▸ **Your task**
Copy out again, unchanged, the line that contains "Rabattkarten hinzufügen" and every line after it down to the last line of the data.
++++++++++
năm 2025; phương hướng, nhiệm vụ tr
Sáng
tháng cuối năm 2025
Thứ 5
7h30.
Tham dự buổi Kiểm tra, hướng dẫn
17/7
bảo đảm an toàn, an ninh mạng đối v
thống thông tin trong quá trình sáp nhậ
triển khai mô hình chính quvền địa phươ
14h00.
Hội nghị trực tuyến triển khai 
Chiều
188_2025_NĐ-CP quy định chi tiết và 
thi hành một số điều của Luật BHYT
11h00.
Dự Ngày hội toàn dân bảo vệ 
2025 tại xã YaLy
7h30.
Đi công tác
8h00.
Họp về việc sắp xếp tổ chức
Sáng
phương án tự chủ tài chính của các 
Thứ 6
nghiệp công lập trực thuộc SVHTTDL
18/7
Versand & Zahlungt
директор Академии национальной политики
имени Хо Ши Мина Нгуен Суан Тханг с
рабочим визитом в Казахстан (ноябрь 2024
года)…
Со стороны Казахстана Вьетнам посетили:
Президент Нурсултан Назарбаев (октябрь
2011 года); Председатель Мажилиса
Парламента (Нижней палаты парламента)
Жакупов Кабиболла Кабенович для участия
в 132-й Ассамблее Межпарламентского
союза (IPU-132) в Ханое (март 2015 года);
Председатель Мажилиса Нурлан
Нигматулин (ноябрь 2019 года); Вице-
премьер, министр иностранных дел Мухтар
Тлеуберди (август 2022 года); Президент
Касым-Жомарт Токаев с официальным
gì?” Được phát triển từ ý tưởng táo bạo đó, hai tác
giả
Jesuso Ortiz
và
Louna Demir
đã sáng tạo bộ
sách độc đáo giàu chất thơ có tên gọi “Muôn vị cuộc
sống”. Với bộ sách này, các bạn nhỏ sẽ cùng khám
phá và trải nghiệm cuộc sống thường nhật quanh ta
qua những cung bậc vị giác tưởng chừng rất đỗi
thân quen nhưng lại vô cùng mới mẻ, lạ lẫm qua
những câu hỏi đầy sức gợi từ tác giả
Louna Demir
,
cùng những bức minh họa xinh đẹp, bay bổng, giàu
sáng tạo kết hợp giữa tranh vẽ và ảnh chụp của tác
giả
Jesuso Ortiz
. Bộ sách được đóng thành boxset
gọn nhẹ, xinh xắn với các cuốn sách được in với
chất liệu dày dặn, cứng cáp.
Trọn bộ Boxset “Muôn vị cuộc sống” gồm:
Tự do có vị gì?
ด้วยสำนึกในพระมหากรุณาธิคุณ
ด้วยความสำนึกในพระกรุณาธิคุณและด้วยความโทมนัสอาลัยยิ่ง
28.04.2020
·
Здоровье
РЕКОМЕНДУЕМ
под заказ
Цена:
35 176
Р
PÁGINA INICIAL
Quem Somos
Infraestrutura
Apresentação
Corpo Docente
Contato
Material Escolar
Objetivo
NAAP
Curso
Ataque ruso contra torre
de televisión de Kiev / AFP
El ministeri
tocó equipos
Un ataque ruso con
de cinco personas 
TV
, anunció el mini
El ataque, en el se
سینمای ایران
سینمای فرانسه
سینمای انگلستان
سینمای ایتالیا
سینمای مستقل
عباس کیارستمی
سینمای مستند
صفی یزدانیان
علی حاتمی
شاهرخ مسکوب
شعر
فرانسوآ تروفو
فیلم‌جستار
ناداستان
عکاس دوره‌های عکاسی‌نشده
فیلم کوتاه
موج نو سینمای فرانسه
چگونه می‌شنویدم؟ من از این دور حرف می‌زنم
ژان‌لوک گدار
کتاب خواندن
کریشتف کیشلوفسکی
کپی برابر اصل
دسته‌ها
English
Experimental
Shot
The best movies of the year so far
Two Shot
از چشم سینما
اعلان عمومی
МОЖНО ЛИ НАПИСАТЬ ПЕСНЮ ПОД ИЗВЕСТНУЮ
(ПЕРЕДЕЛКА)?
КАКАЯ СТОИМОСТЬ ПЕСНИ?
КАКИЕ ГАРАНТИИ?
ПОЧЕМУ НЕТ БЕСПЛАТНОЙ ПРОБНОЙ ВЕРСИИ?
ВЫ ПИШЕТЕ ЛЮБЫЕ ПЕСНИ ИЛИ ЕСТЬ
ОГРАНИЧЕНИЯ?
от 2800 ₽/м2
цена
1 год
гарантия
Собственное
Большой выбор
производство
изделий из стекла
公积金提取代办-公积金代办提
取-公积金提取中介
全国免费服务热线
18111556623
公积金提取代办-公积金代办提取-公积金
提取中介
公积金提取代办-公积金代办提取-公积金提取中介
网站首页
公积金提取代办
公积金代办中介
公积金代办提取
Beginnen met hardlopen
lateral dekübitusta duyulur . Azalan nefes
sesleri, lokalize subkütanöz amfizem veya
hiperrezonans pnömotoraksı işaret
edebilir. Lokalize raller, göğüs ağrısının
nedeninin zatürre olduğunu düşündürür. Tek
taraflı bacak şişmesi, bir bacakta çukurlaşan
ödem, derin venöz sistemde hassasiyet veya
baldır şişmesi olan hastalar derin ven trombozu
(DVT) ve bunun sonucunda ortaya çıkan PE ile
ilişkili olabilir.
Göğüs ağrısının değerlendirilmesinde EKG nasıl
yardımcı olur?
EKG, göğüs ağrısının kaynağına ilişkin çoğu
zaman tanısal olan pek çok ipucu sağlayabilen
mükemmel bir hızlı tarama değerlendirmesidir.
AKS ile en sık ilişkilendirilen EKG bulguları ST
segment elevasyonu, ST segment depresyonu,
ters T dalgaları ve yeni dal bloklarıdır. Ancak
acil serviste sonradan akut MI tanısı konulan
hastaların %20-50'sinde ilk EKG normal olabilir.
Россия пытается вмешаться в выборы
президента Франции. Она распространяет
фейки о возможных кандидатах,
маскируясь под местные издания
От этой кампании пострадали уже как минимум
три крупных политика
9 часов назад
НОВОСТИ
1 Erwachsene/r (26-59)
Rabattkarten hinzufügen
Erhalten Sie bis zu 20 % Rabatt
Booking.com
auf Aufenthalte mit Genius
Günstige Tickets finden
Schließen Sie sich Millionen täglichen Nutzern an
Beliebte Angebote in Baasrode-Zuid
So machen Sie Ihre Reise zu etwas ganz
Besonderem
++++++++++
▸ **Reply**
Rabattkarten hinzufügen
Erhalten Sie bis zu 20 % Rabatt
Booking.com
auf Aufenthalte mit Genius
Günstige Tickets finden
Schließen Sie sich Millionen täglichen Nutzern an
Beliebte Angebote in Baasrode-Zuid
So machen Sie Ihre Reise zu etwas ganz
Besonderem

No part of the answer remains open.